Extracted records

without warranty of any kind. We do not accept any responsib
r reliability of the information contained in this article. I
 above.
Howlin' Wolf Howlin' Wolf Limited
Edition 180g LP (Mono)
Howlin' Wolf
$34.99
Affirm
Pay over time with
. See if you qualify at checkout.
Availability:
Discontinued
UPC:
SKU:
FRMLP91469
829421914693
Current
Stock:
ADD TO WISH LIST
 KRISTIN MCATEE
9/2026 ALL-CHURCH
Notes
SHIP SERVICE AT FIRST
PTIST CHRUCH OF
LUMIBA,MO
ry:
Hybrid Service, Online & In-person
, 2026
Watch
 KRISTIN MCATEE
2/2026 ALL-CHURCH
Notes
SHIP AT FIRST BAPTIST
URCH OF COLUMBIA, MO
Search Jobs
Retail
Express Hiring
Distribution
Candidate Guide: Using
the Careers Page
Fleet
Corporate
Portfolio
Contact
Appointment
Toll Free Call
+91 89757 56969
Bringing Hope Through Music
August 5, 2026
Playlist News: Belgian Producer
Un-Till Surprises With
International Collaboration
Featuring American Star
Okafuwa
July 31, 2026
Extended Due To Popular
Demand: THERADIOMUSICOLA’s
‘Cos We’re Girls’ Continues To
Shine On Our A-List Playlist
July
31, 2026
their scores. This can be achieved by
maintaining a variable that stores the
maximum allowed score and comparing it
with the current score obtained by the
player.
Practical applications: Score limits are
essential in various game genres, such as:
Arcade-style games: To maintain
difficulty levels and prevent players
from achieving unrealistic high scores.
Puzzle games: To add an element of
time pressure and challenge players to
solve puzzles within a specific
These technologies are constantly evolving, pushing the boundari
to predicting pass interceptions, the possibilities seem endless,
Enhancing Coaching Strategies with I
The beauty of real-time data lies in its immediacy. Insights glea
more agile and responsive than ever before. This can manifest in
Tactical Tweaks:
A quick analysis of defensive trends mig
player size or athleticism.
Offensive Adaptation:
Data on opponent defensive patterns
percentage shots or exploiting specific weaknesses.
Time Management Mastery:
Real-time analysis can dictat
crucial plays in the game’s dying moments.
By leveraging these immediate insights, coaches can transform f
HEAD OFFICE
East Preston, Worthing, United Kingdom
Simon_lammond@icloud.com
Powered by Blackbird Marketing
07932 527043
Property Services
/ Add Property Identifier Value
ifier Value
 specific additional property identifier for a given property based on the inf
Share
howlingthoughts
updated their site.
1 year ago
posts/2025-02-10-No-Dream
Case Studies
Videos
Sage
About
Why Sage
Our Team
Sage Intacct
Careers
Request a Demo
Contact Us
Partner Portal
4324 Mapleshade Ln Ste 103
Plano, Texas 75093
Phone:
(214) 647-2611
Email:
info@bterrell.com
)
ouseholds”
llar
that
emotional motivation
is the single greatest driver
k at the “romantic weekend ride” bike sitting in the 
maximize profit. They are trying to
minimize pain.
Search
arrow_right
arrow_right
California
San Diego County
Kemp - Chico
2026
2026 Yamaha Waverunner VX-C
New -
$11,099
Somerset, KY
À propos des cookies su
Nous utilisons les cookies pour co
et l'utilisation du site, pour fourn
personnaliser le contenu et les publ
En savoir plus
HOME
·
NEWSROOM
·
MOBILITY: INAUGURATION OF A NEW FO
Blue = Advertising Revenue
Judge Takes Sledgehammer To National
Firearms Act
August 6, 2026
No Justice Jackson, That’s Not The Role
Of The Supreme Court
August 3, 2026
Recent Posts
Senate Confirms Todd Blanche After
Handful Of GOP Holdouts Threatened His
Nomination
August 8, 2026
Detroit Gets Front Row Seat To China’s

# What to produce:
Every line above should be transcribed exactly.

# Result:
without warranty of any kind. We do not accept any responsib
r reliability of the information contained in this article. I
 above.
Howlin' Wolf Howlin' Wolf Limited
Edition 180g LP (Mono)
Howlin' Wolf
$34.99
Affirm
Pay over time with
. See if you qualify at checkout.
Availability:
Discontinued
UPC:
SKU:
FRMLP91469
829421914693
Current
Stock:
ADD TO WISH LIST
 KRISTIN MCATEE
9/2026 ALL-CHURCH
Notes
SHIP SERVICE AT FIRST
PTIST CHRUCH OF
LUMIBA,MO
ry:
Hybrid Service, Online & In-person
, 2026
Watch
 KRISTIN MCATEE
2/2026 ALL-CHURCH
Notes
SHIP AT FIRST BAPTIST
URCH OF COLUMBIA, MO
Search Jobs
Retail
Express Hiring
Distribution
Candidate Guide: Using
the Careers Page
Fleet
Corporate
Portfolio
Contact
Appointment
Toll Free Call
+91 89757 56969
Bringing Hope Through Music
August 5, 2026
Playlist News: Belgian Producer
Un-Till Surprises With
International Collaboration
Featuring American Star
Okafuwa
July 31, 2026
Extended Due To Popular
Demand: THERADIOMUSICOLA’s
‘Cos We’re Girls’ Continues To
Shine On Our A-List Playlist
July
31, 2026
their scores. This can be achieved by
maintaining a variable that stores the
maximum allowed score and comparing it
with the current score obtained by the
player.
Practical applications: Score limits are
essential in various game genres, such as:
Arcade-style games: To maintain
difficulty levels and prevent players
from achieving unrealistic high scores.
Puzzle games: To add an element of
time pressure and challenge players to
solve puzzles within a specific
These technologies are constantly evolving, pushing the boundari
to predicting pass interceptions, the possibilities seem endless,
Enhancing Coaching Strategies with I
The beauty of real-time data lies in its immediacy. Insights glea
more agile and responsive than ever before. This can manifest in
Tactical Tweaks:
A quick analysis of defensive trends mig
player size or athleticism.
Offensive Adaptation:
Data on opponent defensive patterns
percentage shots or exploiting specific weaknesses.
Time Management Mastery:
Real-time analysis can dictat
crucial plays in the game’s dying moments.
By leveraging these immediate insights, coaches can transform f
HEAD OFFICE
East Preston, Worthing, United Kingdom
Simon_lammond@icloud.com
Powered by Blackbird Marketing
07932 527043
Property Services
/ Add Property Identifier Value
ifier Value
 specific additional property identifier for a given property based on the inf
Share
howlingthoughts
updated their site.
1 year ago
posts/2025-02-10-No-Dream
Case Studies
Videos
Sage
About
Why Sage
Our Team
Sage Intacct
Careers
Request a Demo
Contact Us
Partner Portal
4324 Mapleshade Ln Ste 103
Plano, Texas 75093
Phone:
(214) 647-2611
Email:
info@bterrell.com
)
ouseholds”
llar
that
emotional motivation
is the single greatest driver
k at the “romantic weekend ride” bike sitting in the 
maximize profit. They are trying to
minimize pain.
Search
arrow_right
arrow_right
California
San Diego County
Kemp - Chico
2026
2026 Yamaha Waverunner VX-C
New -
$11,099
Somerset, KY
À propos des cookies su
Nous utilisons les cookies pour co
et l'utilisation du site, pour fourn
personnaliser le contenu et les publ
En savoir plus
HOME
·
NEWSROOM
·
MOBILITY: INAUGURATION OF A NEW FO
Blue = Advertising Revenue
Judge Takes Sledgehammer To National
Firearms Act
August 6, 2026
No Justice Jackson, That’s Not The Role
Of The Supreme Court
August 3, 2026
Recent Posts
Senate Confirms Todd Blanche After
Handful Of GOP Holdouts Threatened His
Nomination
August 8, 2026
Detroit Gets Front Row Seat To China’s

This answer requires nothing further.